How long must I wait? I wait to love this man.
I wait to be his gift.

Wednesday, April 04, 2007

Omnipotent


Omnipotent. all powerfull. You are my savior who has given me life.
I love you and worship you. Humbly I bow at your feet to give you the praise you deserve.
My savior. My lord. And the love of my life you are.
When I am weak you are my strength; when I am alone you are my friend. you are the rock that I will live my life apon.
You are my love, you are my friend.

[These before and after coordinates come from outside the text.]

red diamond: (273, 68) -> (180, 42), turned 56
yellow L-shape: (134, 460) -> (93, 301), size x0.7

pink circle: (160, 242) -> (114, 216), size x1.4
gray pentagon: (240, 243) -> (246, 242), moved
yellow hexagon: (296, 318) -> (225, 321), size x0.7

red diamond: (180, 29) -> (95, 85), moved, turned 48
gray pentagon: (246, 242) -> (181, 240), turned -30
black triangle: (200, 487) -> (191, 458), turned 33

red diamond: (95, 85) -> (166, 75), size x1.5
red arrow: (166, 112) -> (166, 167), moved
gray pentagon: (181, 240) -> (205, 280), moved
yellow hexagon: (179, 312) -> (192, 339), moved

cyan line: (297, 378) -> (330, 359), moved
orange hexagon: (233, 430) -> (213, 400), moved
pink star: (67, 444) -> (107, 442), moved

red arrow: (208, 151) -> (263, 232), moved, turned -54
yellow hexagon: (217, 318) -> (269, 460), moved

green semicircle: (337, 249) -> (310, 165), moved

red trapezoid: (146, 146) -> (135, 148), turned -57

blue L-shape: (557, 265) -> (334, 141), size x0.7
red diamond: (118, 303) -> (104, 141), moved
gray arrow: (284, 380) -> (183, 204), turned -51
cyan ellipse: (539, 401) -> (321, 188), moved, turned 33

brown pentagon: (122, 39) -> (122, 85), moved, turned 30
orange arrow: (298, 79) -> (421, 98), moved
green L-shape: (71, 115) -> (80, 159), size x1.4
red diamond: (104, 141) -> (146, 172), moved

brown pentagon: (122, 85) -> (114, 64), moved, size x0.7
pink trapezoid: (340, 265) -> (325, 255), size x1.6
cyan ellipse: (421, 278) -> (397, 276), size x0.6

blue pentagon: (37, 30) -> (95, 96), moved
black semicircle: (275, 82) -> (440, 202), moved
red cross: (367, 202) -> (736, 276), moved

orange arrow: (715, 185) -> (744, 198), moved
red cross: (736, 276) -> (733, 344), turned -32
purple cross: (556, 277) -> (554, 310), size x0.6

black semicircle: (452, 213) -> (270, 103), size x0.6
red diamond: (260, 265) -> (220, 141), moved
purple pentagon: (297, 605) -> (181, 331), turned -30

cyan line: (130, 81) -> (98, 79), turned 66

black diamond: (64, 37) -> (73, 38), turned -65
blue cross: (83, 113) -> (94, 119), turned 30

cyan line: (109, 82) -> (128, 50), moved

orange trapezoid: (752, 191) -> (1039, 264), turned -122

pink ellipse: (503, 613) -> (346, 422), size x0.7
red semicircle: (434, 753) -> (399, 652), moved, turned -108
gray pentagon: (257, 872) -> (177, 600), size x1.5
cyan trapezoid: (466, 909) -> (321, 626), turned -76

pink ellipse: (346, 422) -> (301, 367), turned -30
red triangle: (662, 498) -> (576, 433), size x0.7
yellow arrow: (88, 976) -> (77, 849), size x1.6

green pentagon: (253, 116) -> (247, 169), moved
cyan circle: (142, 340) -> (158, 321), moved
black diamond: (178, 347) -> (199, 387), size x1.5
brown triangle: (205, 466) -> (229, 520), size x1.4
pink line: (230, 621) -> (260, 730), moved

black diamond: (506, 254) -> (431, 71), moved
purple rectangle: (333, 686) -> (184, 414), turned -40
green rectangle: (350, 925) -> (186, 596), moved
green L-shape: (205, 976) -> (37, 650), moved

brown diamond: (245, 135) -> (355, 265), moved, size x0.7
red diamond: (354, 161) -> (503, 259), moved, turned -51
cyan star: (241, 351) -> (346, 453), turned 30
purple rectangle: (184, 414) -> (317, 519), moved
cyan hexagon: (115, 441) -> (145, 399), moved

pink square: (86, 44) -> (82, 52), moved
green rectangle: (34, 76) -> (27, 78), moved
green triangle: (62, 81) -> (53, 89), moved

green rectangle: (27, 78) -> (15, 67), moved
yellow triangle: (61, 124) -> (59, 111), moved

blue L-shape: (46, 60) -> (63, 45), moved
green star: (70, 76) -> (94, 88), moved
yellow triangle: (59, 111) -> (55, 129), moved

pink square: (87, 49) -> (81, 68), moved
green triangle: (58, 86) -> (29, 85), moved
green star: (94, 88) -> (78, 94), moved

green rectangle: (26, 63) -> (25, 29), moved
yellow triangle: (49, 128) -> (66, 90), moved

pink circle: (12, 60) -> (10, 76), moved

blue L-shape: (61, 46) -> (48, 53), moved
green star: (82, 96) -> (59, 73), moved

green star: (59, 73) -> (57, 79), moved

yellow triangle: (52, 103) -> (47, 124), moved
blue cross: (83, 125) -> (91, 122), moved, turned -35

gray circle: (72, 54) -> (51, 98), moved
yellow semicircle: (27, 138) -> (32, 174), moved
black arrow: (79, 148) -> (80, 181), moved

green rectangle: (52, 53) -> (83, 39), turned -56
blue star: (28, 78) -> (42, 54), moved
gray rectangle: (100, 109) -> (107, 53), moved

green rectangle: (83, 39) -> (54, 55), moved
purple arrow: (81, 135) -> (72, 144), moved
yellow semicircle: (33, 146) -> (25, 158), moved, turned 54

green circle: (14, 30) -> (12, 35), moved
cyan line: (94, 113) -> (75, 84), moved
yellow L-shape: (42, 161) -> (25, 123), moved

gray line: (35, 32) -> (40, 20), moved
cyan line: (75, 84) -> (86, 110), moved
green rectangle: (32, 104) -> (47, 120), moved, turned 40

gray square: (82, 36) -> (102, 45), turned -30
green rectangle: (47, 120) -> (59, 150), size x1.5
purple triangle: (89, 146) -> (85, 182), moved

You are the one I will live my life around.
God, you’ve given me life, you’ve given me hope, you show me love that not one could express.
I will give you my crowns, I will give you my love, I will give you my life that you first gave me.
How can I express how much you deserve
You deserve so much more than any could give.
My love is too weak, my world is too small, and my life is too broken to fill your worth.
Omnipotent, all powerful. Lord with my love I give you my crowns and fall at your feet.